Crawlers (or bots, or “the algorithm”, or whatever else you want to call it), scan your online real estate and rank it for search engines accordingly. But guess what? Crawlers can’t see images, nor do they don’t sit and watch your video content. They rely on written words to tell them what your content is about.
It’s not just web content and blog posts that it checks either. It reads video and image ALT tags, and page META descriptions, all of which consist of words (albeit on the backend of your website). If SEO is a part of your strategy, it’s imperative to nail these behind-the-scenes written elements to fully optimise your website for search engines.
I have an Instagram addictio. I have a very healthy relationship with Instagram. But despite the fact it’s one of the more visual social media options, I spend most of my time reading captions. Why? Because words create context for the image. This is true across most social platforms.

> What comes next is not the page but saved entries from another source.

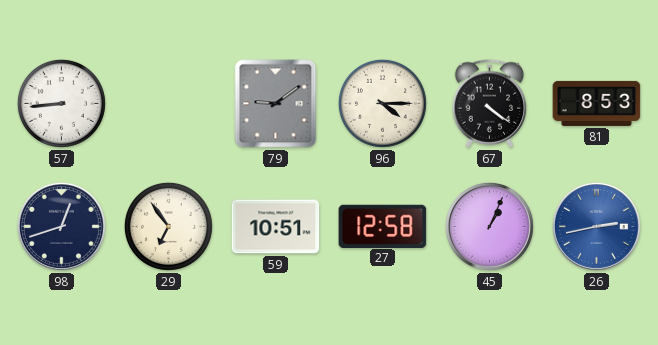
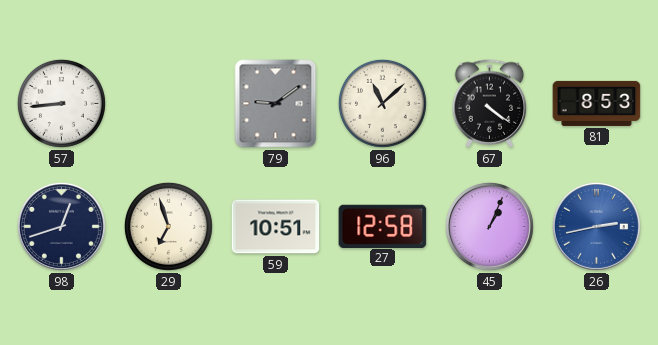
96: 4:15 -> 11:08
29: 6:54 -> 6:57
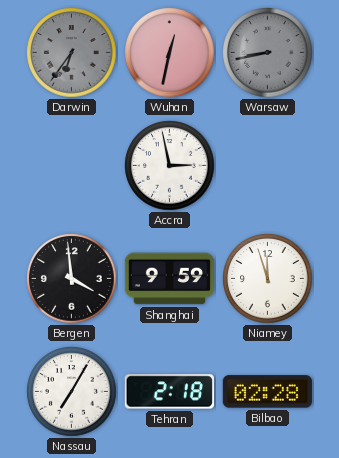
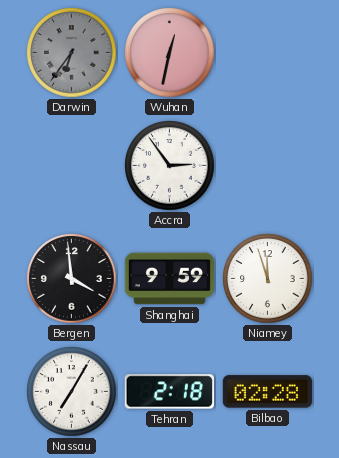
Warsaw: 8:43 -> none
Accra: 2:58 -> 2:54
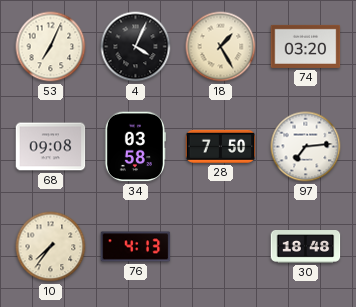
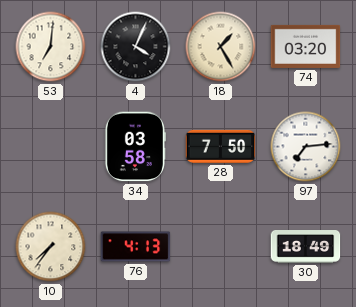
53: 7:04 -> 7:01
68: 09:08 -> none
30: 18:48 -> 18:49
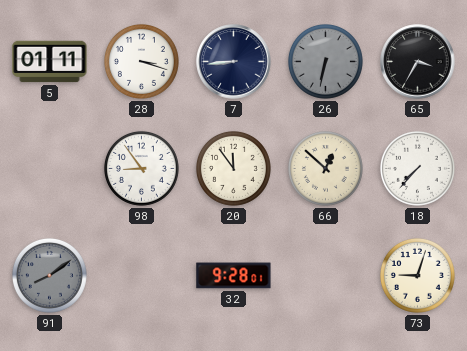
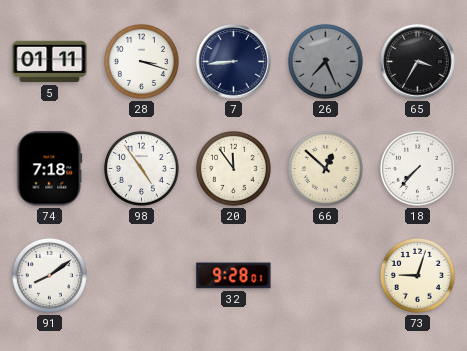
26: 6:32 -> 7:26
74: none -> 7:18
98: 8:54 -> 4:54
91 dial: grey -> white
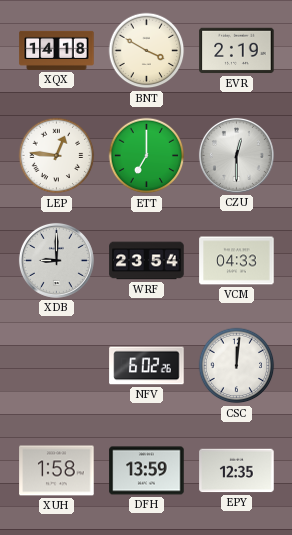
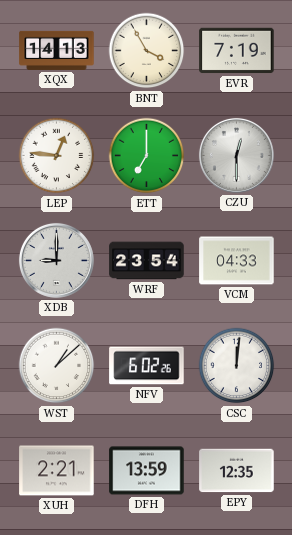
XQX: 14:18 -> 14:13
BNT: 3:50 -> 3:55
EVR: 2:19 -> 7:19
WST: none -> 1:08
XUH: 1:58 -> 2:21
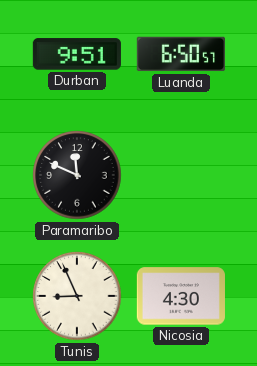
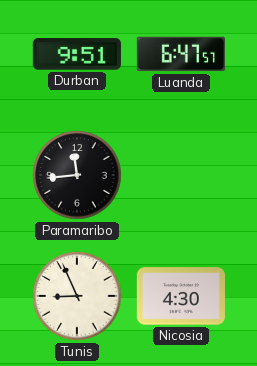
Luanda: 6:50 -> 6:47
Paramaribo: 11:49 -> 11:44
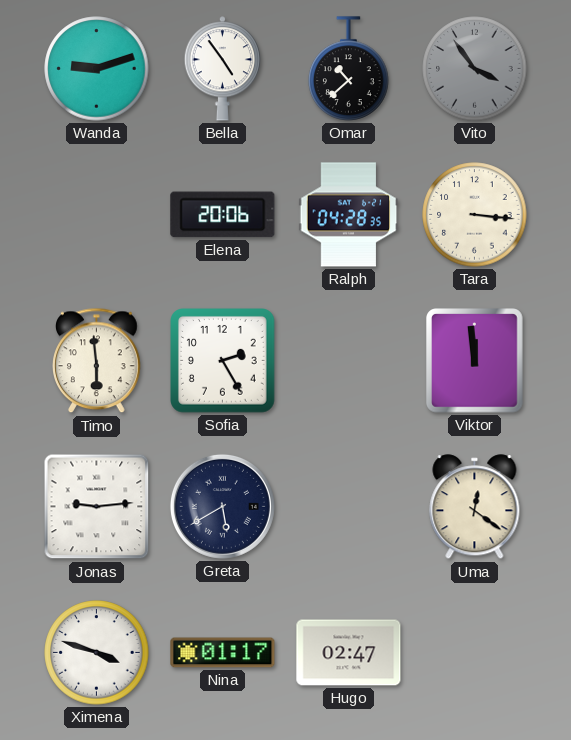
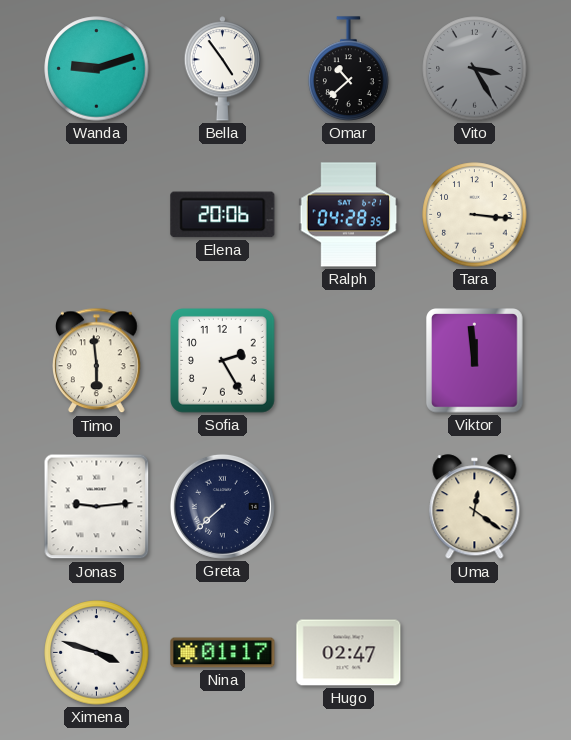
Vito: 3:54 -> 3:25
Greta: 5:40 -> 7:38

It’s no good simply posting something that’s cool to look at. You have to tell the viewer why they should care, why they should share, and, if you’re pushing a product or service, why (and how) they should be parting with their money.
PS. Most people watch video on social with the sound off. Guess how you still get your message across? Subtitles… Which are words… That are written… At the bottom of the video. #justsaying
Different people consume different mediums
Ever heard of “Learning Styles”? If not, it’s a theory that describes 7 different methods of learning (namely visual, aural, physical, verbal, logical, social, and solitary). In layman’s terms, it means that some people absorb information more easily through self-studying reams of text, while others do better through experimenting physically in a group.
Each individual has a unique combination of these 7 components, and while graphics and video may work for some, if you remove writing from your content mix, you’re potentially losing the chunk of your audience who prefers to “curl up with a good book”.
Find a balance
Content marketing has evolved, and it’s true – video and other graphic forms of content may increase engagement and sales. However, to discount written content based on that fact alone is to remove a huge and important facet of your marketing – both on the front- and back-end of your digital presence.
Your content strategy should be a well-balanced mix of various platforms and mediums that are tailored to the various segments of your audience. Long live written content!